"A New Understanding"
In 1980, when I taught high school at Red Cloud Indian School in Pine Ridge, South Dakota, I was technically a “missionary.” But I never “brought anyone to Christ,” nor was that ever in my job description – I was supposed to love my students and support who they were, not remake them into someone else. Those students who practiced the native religion were treated as well as those who practiced Catholicism.
This school was located on Holy Rosary Mission, a Roman Catholic Mission for over 100 years. The school was named after the Native leader who brought Catholicism to the Pine Ridge Reservation, but practicing Catholicism was not a requirement to attend the school. My high school classes contained students who practiced the Native religion. The reason they attended my school was that we sent the highest percentage of students on to the local community college, as well as to other colleges.
In the late 1800s, Holy Rosary understood its role as to train its students to be like white people, thus mirroring the U.S. Government’s policy to assimilate Native Americans into its “normative” culture. Students, who were required to be boarding students, were beaten if they were caught speaking their native language instead of English. This practice, along with the treatment by the U.S. Government, almost destroyed Lakota culture, and seriously damaged Lakota society. The generation prior to the one I was teaching was considered, to an extent, a “lost” generation due mainly to the effects of lost identity and the effects of alcoholism.
By the time I arrived, things had changed. Not only did the school teach the Lakota language, but it also strongly supported native culture, especially at the elementary school level where pow wows were part of the curriculum. New teachers were given an orientation that told us, among other things, that the Lakota people were a right-brained people (they start with the whole and then arrive at the parts, whereas the dominate U.S. society is left-brained – it starts with pieces and then creates the whole).

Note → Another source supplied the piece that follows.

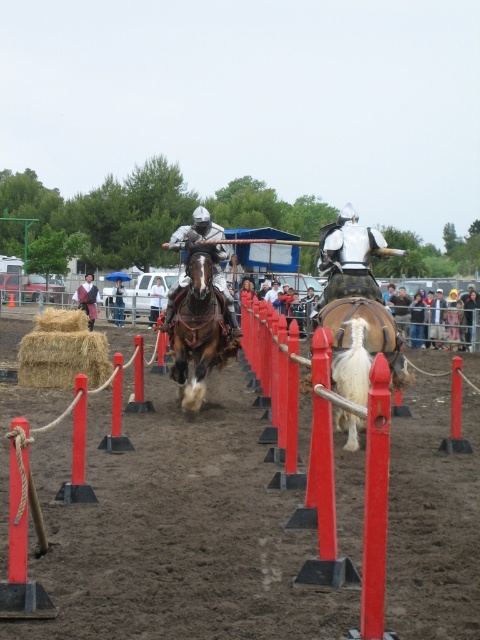 From the picture: You are a knight preparing to ride through the course. You notice the white woolen horse at center and the white fabric umbrella at center. Which object would you need to avoid hitting with your lance to ensure you stay on course?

We were told that we would need different teaching techniques that took this into account. We were also told that looking our students directly in the eyes was extremely disrespectful in Lakota culture – the teacher who had been there the longest looked down at her notes whenever she spoke at faculty meetings. Another thing that they emphasized was that use of story was an extremely important part of the manner in which the Lakota communicated (can you tell that this experience has had an influence on my preaching?). We needed to accommodate to the culture in which we found ourselves, not the other way around. The “mission” of the school was to support the people we served to become the people whom God had created them to be, not our vision of who they should become.
The Roman Catholic and the progressive mainline Protestant understanding of “mission” has changed tremendously – to the extent that the President of the United Church of Christ has apologized to the people of Hawaii for the fact that Congregational missionaries helped the U.S. Government overthrow their monarchy.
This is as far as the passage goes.